■ **WHAT YOU NEED TO DO**:
Below are the records; copy exactly the stretch from the line containing "Les cinq modes" through the line containing "にも多数の合格があります。", both ends included, and nothing else.

------------------------------

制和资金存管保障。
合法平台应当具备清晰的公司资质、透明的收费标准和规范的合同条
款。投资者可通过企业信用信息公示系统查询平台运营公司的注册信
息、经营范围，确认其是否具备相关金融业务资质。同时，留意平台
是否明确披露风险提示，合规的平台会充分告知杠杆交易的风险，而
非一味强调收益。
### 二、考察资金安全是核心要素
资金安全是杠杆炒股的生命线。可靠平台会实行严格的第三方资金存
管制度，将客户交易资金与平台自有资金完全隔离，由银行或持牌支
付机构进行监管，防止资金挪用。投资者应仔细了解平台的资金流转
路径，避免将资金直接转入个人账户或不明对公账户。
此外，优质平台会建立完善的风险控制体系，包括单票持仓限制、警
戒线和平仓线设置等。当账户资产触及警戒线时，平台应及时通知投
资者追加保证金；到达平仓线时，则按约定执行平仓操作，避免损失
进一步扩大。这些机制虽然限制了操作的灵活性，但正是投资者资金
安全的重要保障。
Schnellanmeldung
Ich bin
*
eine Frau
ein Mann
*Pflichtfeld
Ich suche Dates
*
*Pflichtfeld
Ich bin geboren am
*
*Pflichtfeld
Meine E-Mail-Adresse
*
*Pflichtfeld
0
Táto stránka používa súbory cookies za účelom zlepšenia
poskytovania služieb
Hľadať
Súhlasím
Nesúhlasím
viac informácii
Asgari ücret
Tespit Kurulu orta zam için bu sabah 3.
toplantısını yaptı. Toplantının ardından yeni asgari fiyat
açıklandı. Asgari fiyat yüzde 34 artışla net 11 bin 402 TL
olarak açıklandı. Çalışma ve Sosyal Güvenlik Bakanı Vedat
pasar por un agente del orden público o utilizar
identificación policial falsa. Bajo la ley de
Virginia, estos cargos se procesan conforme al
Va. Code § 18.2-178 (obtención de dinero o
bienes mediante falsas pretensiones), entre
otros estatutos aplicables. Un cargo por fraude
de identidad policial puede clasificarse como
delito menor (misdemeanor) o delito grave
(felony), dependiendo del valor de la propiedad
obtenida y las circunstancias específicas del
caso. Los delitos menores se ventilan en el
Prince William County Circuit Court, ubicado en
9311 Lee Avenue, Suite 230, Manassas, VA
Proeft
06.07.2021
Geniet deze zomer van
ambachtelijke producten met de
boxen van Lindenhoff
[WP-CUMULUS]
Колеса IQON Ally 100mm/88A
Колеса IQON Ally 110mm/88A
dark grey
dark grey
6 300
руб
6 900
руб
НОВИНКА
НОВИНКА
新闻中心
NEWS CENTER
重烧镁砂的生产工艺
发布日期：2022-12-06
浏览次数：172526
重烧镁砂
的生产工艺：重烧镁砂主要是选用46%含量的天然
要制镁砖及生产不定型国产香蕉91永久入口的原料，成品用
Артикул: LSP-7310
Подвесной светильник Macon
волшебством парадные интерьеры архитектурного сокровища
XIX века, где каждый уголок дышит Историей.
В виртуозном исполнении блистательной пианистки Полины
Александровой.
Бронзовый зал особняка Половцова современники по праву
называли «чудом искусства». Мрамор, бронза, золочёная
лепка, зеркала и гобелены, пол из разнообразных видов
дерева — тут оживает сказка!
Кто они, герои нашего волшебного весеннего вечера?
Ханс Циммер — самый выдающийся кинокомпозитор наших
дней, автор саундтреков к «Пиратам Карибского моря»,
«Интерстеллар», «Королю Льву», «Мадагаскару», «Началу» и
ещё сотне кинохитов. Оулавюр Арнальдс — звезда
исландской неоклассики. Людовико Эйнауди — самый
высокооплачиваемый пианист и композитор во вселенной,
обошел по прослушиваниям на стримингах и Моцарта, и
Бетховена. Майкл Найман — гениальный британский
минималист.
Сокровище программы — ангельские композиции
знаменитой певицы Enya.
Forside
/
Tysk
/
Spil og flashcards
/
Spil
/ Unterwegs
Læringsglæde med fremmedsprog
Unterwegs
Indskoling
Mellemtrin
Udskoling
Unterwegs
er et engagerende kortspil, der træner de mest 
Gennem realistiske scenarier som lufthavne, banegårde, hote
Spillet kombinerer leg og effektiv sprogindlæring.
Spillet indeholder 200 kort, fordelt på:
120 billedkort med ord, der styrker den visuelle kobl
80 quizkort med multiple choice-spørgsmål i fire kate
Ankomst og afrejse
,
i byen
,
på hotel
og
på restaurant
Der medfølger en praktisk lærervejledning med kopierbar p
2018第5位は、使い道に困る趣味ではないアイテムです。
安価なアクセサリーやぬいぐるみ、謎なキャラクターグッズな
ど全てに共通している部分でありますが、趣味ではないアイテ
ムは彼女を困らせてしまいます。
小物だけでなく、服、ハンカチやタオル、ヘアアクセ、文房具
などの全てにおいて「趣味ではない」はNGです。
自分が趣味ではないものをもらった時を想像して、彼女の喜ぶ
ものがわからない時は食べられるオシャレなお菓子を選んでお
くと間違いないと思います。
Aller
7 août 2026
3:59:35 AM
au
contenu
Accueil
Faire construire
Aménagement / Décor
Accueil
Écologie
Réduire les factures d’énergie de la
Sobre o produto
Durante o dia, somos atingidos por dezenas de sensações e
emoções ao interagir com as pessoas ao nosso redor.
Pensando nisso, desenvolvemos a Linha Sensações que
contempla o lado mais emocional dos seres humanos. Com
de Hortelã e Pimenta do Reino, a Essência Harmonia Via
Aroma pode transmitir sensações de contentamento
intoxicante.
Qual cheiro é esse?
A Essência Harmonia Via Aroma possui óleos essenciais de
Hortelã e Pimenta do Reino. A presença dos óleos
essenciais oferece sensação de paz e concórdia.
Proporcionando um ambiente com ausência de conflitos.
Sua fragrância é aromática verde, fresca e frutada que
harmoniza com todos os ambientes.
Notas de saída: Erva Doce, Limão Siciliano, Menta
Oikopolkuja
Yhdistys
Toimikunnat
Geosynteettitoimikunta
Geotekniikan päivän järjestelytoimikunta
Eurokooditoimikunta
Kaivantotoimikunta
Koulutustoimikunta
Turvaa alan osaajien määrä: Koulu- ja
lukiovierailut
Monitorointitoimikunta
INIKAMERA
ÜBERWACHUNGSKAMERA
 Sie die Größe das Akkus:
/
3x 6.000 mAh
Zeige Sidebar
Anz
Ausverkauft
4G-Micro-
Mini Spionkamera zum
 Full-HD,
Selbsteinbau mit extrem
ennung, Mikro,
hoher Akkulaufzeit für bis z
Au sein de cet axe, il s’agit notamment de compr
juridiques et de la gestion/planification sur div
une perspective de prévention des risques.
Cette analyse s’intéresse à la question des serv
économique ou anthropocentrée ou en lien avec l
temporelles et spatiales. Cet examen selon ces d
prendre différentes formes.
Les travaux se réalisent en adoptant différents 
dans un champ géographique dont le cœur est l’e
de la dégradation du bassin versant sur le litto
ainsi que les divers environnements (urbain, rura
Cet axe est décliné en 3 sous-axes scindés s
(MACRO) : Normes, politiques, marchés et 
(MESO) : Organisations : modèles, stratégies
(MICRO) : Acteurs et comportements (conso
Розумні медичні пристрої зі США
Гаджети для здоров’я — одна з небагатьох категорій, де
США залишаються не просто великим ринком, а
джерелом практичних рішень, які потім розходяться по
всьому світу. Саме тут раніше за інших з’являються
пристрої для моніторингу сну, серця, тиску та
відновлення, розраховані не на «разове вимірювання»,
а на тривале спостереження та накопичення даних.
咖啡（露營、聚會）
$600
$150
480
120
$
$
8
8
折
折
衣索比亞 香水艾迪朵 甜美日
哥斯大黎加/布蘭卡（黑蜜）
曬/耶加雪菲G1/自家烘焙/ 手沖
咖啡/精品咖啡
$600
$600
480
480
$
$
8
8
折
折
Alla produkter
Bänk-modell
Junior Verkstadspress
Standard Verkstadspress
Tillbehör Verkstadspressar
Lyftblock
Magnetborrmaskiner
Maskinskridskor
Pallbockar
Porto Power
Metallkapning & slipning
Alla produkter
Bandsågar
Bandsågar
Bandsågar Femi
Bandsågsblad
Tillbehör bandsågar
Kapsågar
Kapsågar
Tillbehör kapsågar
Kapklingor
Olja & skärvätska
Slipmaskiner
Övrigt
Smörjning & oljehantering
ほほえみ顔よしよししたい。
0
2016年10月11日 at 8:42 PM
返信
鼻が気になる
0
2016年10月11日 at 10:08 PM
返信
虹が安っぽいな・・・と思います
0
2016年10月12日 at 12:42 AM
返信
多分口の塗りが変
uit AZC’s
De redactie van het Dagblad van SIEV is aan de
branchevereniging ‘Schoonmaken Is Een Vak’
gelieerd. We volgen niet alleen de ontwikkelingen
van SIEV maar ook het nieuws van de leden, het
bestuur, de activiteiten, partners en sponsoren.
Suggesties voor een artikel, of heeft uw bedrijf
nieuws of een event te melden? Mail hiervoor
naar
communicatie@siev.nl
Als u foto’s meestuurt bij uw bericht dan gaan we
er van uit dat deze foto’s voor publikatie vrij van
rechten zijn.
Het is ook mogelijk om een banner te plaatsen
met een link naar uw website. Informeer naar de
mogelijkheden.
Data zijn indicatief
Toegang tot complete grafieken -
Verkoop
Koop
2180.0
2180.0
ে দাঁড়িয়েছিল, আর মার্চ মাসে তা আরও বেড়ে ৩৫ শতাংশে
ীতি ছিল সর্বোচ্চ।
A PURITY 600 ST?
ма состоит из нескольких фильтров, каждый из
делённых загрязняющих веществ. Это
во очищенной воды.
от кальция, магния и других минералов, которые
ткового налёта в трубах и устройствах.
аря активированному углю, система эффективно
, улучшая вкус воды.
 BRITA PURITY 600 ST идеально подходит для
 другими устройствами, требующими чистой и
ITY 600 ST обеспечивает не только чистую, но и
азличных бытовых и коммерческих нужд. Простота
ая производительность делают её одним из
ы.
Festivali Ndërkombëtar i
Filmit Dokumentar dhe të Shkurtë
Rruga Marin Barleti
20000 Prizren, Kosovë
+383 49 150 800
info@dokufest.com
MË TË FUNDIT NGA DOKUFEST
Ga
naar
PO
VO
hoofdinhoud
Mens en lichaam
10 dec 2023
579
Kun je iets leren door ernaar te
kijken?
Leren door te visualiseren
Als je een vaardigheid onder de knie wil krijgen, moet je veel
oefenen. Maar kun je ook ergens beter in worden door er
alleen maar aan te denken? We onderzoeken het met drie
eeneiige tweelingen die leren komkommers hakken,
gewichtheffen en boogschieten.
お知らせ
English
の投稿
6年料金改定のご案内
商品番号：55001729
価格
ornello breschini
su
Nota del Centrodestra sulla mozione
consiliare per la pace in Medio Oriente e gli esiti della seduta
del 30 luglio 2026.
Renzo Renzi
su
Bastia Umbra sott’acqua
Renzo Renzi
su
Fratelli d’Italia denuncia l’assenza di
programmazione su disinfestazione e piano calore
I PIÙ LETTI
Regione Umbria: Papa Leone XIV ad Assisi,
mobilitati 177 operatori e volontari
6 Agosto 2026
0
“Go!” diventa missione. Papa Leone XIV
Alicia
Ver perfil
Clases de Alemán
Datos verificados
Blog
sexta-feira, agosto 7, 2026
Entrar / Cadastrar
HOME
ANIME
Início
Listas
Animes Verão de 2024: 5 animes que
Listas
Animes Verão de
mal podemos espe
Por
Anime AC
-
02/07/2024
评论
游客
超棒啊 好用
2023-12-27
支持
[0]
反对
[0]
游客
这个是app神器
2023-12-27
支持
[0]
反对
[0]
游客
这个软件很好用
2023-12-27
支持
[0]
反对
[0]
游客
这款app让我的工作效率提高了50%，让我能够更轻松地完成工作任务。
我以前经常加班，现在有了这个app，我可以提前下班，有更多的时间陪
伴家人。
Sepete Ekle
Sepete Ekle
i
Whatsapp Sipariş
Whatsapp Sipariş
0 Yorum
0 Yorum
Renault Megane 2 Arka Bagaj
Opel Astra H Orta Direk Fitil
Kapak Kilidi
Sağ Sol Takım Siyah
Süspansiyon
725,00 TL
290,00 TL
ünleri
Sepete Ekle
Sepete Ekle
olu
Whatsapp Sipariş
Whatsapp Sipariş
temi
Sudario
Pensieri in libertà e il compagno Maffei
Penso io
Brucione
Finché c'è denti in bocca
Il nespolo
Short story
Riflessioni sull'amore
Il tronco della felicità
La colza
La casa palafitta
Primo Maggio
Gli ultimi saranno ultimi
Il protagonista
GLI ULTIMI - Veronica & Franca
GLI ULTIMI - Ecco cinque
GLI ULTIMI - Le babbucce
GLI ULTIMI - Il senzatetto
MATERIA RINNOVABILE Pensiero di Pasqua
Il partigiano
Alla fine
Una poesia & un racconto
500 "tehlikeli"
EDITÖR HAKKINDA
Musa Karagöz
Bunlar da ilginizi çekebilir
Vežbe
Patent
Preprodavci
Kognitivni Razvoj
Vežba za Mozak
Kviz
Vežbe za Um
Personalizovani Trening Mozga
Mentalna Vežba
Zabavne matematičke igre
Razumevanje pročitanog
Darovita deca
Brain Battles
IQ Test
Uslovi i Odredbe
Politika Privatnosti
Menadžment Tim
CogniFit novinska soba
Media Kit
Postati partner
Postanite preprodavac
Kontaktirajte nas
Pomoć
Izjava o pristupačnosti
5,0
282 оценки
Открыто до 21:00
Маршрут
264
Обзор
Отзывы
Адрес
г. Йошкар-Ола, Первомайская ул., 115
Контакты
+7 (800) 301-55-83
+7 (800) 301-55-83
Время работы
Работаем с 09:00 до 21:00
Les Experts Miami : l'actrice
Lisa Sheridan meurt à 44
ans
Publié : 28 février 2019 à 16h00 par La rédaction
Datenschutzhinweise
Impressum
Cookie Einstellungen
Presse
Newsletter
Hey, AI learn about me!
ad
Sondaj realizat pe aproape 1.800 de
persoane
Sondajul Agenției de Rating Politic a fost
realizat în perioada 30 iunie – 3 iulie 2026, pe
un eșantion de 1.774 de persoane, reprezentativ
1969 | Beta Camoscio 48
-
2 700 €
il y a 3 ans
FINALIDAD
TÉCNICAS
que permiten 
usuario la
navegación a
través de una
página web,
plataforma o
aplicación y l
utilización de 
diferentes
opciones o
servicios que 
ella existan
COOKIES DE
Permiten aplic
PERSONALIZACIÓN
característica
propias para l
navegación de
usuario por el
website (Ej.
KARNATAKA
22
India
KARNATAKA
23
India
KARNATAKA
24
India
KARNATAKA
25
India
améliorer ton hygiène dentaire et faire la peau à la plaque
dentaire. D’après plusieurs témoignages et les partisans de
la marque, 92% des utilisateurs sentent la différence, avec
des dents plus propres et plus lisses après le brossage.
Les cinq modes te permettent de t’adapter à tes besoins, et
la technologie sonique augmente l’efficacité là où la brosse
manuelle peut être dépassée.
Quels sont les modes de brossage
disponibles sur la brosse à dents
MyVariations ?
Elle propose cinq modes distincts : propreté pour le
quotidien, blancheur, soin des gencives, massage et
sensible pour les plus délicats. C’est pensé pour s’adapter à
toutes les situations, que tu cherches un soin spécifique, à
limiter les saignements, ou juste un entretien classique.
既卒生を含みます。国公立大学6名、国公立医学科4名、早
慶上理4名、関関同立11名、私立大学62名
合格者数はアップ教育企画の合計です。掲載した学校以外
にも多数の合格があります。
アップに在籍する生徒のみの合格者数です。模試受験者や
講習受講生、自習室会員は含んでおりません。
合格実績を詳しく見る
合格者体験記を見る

------------------------------

■ **ANSWER BOX**:
Les cinq modes te permettent de t’adapter à tes besoins, et
la technologie sonique augmente l’efficacité là où la brosse
manuelle peut être dépassée.
Quels sont les modes de brossage
disponibles sur la brosse à dents
MyVariations ?
Elle propose cinq modes distincts : propreté pour le
quotidien, blancheur, soin des gencives, massage et
sensible pour les plus délicats. C’est pensé pour s’adapter à
toutes les situations, que tu cherches un soin spécifique, à
limiter les saignements, ou juste un entretien classique.
既卒生を含みます。国公立大学6名、国公立医学科4名、早
慶上理4名、関関同立11名、私立大学62名
合格者数はアップ教育企画の合計です。掲載した学校以外
にも多数の合格があります。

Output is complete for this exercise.